# [About this exercise]
The expected answer is the data below, printed verbatim without its pictures.

[Page images and extracted text]
--- START ---

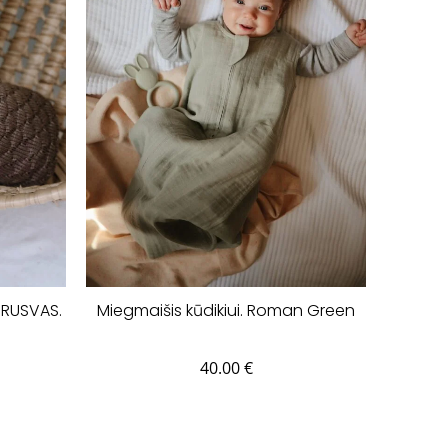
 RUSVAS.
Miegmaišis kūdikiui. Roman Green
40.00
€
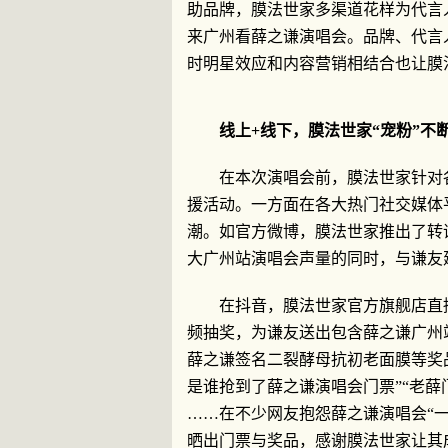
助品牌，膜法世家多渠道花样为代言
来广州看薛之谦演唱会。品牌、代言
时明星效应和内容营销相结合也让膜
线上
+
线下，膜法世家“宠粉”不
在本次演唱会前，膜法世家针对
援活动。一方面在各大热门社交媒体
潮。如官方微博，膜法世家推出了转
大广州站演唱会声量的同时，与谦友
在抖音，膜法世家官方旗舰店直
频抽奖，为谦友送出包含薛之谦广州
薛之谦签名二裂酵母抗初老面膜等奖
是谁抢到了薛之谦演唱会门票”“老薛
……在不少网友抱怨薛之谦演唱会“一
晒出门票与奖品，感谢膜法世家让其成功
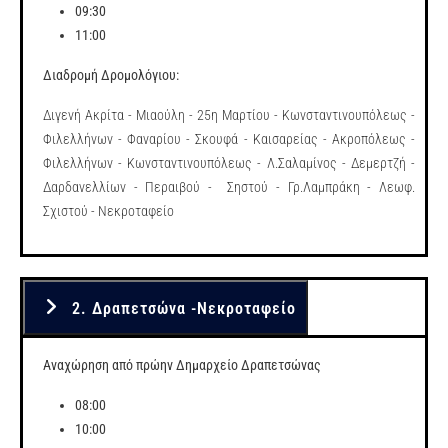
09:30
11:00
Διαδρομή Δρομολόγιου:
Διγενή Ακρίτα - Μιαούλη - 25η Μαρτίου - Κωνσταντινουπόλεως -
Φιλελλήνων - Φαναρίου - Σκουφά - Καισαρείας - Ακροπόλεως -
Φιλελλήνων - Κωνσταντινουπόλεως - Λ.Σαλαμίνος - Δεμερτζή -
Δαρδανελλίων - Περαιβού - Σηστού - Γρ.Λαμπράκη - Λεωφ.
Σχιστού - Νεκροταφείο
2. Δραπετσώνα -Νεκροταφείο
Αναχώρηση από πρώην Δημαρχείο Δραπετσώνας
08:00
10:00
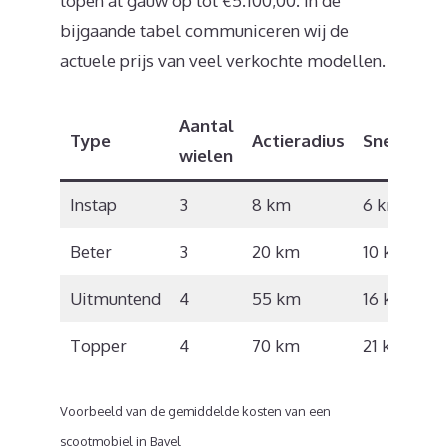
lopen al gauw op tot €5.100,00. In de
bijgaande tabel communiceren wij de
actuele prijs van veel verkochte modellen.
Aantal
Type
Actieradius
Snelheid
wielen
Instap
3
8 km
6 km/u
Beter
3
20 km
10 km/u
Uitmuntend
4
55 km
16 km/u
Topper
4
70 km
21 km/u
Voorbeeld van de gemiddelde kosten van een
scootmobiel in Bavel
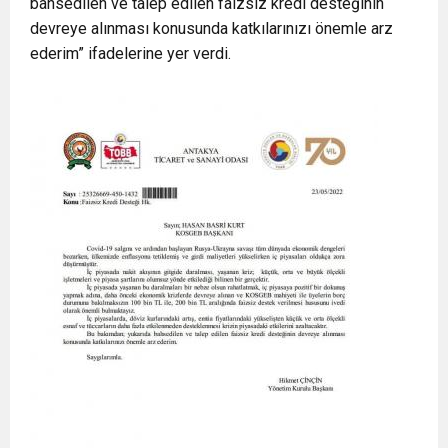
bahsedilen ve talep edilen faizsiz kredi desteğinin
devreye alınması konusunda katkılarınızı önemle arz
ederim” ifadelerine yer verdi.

--- END ---

# [Result of the exercise]
 RUSVAS.
Miegmaišis kūdikiui. Roman Green
40.00
€
助品牌，膜法世家多渠道花样为代言
来广州看薛之谦演唱会。品牌、代言
时明星效应和内容营销相结合也让膜
线上
+
线下，膜法世家“宠粉”不
在本次演唱会前，膜法世家针对
援活动。一方面在各大热门社交媒体
潮。如官方微博，膜法世家推出了转
大广州站演唱会声量的同时，与谦友
在抖音，膜法世家官方旗舰店直
频抽奖，为谦友送出包含薛之谦广州
薛之谦签名二裂酵母抗初老面膜等奖
是谁抢到了薛之谦演唱会门票”“老薛
……在不少网友抱怨薛之谦演唱会“一
晒出门票与奖品，感谢膜法世家让其成功
09:30
11:00
Διαδρομή Δρομολόγιου:
Διγενή Ακρίτα - Μιαούλη - 25η Μαρτίου - Κωνσταντινουπόλεως -
Φιλελλήνων - Φαναρίου - Σκουφά - Καισαρείας - Ακροπόλεως -
Φιλελλήνων - Κωνσταντινουπόλεως - Λ.Σαλαμίνος - Δεμερτζή -
Δαρδανελλίων - Περαιβού - Σηστού - Γρ.Λαμπράκη - Λεωφ.
Σχιστού - Νεκροταφείο
2. Δραπετσώνα -Νεκροταφείο
Αναχώρηση από πρώην Δημαρχείο Δραπετσώνας
08:00
10:00
lopen al gauw op tot €5.100,00. In de
bijgaande tabel communiceren wij de
actuele prijs van veel verkochte modellen.
Aantal
Type
Actieradius
Snelheid
wielen
Instap
3
8 km
6 km/u
Beter
3
20 km
10 km/u
Uitmuntend
4
55 km
16 km/u
Topper
4
70 km
21 km/u
Voorbeeld van de gemiddelde kosten van een
scootmobiel in Bavel
bahsedilen ve talep edilen faizsiz kredi desteğinin
devreye alınması konusunda katkılarınızı önemle arz
ederim” ifadelerine yer verdi.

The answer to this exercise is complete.